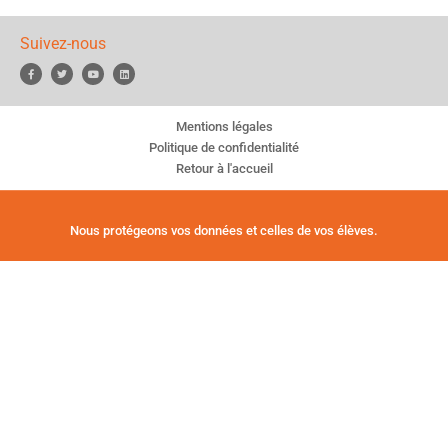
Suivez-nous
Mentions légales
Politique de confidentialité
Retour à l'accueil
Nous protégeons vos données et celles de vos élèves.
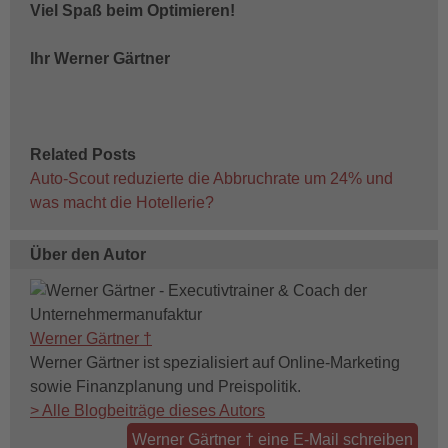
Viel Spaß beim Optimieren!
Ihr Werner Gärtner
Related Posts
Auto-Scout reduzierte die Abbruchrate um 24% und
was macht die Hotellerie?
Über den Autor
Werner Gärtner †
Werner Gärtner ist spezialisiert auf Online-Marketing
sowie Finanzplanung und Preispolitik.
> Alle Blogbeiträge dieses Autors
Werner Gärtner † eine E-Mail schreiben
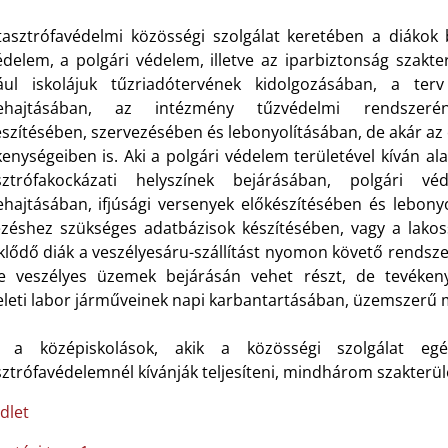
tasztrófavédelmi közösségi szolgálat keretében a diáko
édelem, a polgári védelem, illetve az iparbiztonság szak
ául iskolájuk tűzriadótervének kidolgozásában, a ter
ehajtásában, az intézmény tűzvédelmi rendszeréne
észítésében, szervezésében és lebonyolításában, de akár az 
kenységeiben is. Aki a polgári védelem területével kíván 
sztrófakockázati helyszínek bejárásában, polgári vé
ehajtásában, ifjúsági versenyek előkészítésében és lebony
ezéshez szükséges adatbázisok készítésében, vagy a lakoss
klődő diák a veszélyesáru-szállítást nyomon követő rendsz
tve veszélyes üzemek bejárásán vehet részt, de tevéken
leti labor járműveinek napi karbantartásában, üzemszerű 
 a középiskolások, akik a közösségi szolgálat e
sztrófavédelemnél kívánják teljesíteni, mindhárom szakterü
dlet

[ABOUT THIS TASK]
Return only the number of lines in the entries above that contain the word "ehajtásában".

[EXERCISE OUTPUT]
2